Be sure to check back with me and let me know which butter is your absolute favorite. If you snap a photo, be sure to tag #texanerin so I’ll be sure to see them! Enjoy!
Pumpkin Seed Butter
- Prep Time:
- Cook Time:
- Ready in:
- Yield: 1 1/4 cups
- 2 cups (260 grams) raw pepitas1
- 1/4 teaspoon salt
- 4 teaspoons maple syrup (or honey for non-vegan)
- 4 teaspoons refined coconut oil (if you use the sweetener, you also have to add oil)
- Preheat the oven to 350°F (175°C).
- Spread the pepitas in an even layer on the ungreased baking sheet.
- Bake for 4 minutes, stir, and bake for another 4-6 minutes or until they smell toasty and are crispy.
- Let the roasted pepitas cool for just 5-10 minutes.
- Fit the S-blade in the food processor bowl.
- Transfer the pepitas to the food processor and process at high until creamy, scraping the sides of the bowl as needed, about 10-15 minutes. Do not overheat your food processor! Take breaks if your food processor starts to warm up too much. If it turns into a crumbly mass, take a break for 30+ minutes and then try again later.

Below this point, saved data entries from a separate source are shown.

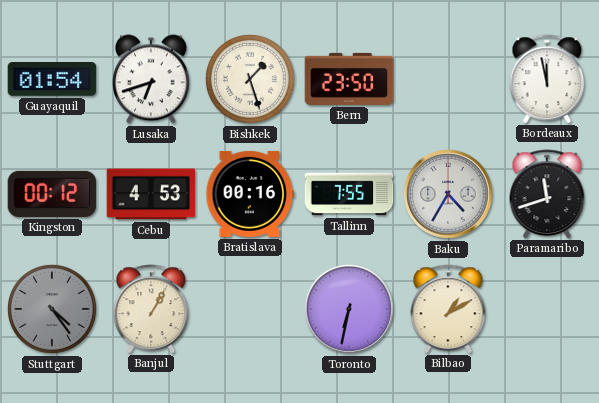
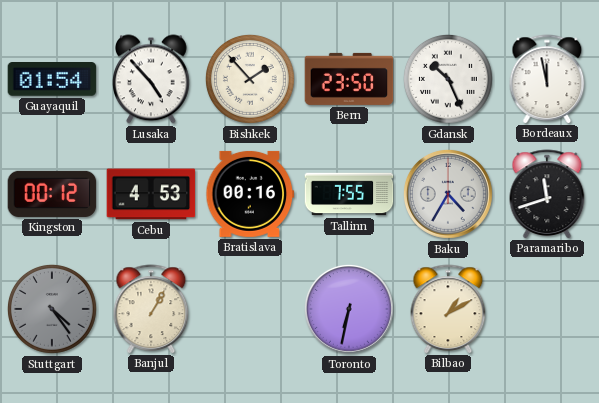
Lusaka: 6:42 -> 4:53
Bishkek: 1:27 -> 1:53
Gdansk: none -> 10:26
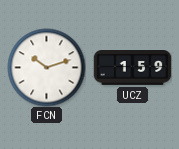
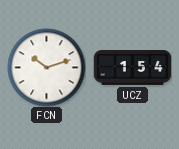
UCZ: 1:59 -> 1:54
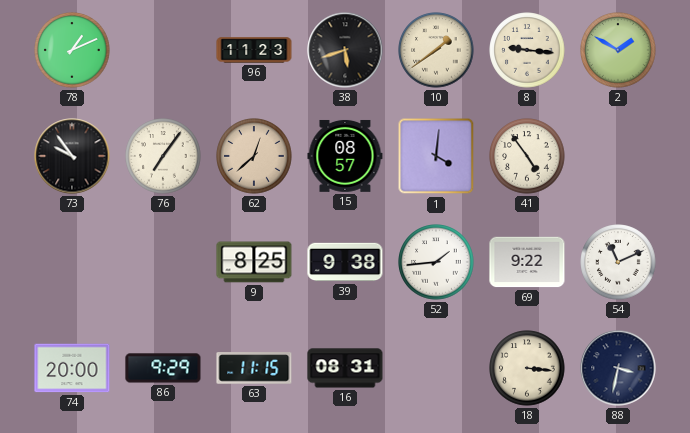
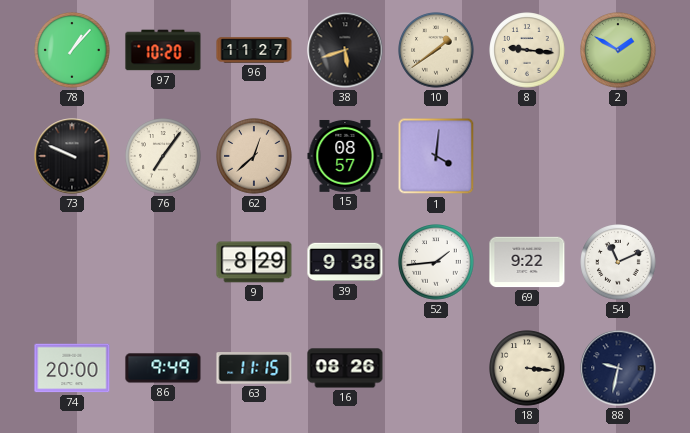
78: 1:11 -> 1:07
97: none -> 10:20
96: 11:23 -> 11:27
73: 9:54 -> 9:49
41: 4:54 -> none
9: 8:25 -> 8:29
86: 9:29 -> 9:49
16: 08:31 -> 08:26
88: 3:32 -> 9:32
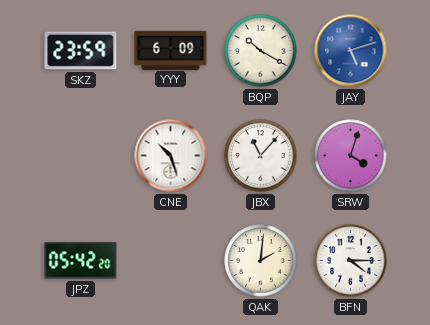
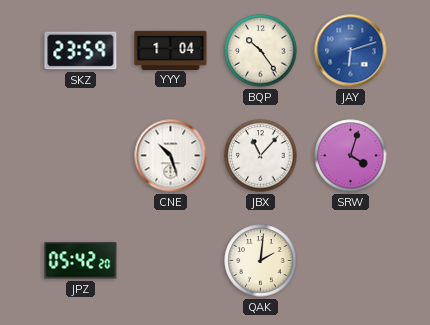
YYY: 6:09 -> 1:04
BQP: 10:20 -> 10:24
JAY: 5:12 -> 6:12
BFN: 4:15 -> none
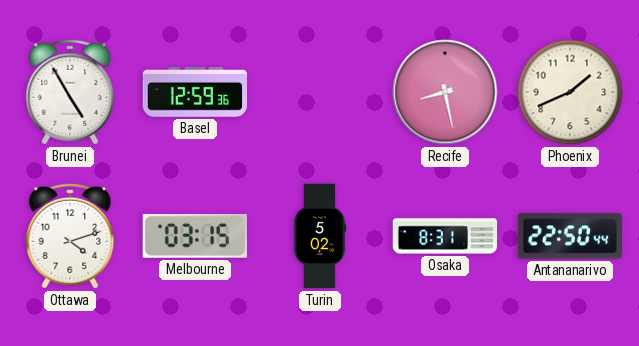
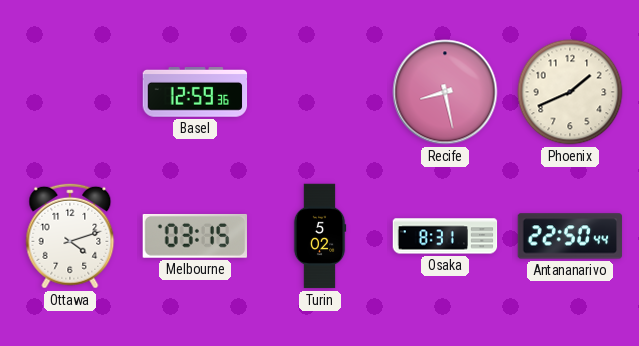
Brunei: 4:55 -> none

- In the first stage, you’ll have something that looks like almond meal. Then it’ll form a thick mass. Then it’ll break down into a liquid. After that, blend for another minute so it’s easily pourable. If it's not totally smooth, then you can quickly process it in a high-speed blender to get it super creamy.
- If using the optional flavoring, pulse them in now. If it seizes, then process on low until it thins out again.
- Roast the pepitas using the above directions and let cool completely.
- If using a Blendtec, place them in the smaller Twister jar (or the equivalent for your high-speed blender - it's a smaller jar that's intended for nut butter making). Put on the Twister Lid (this is what I mean.
- Blend on low until you have something like almond meal. Then increase the speed to high. Use the Twister Lid to scape the sides of the container while you blend. It will make an awful sound. Blend until smooth. If your blender gets too hot, take breaks. Let the blender and pepitas cool a bit, then blend again. Do not overheat your blender! If using the optional flavoring, pulse them in now. If it seizes, then process on low until it thins out again.
- If you don’t use the optional maple syrup, you can store it in a jar with a tight lid in a cabinet for a few weeks. You might notice the oil separating which is no big deal, just stir it before using it.
- If you don’t think you can use it all in a couple of weeks, you can store it in the fridge for 3 to 6 months; plus, keeping it in the fridge means the oils won’t separate.
- If you use maple syrup, it’s a better idea to keep it refrigerated right from the beginning.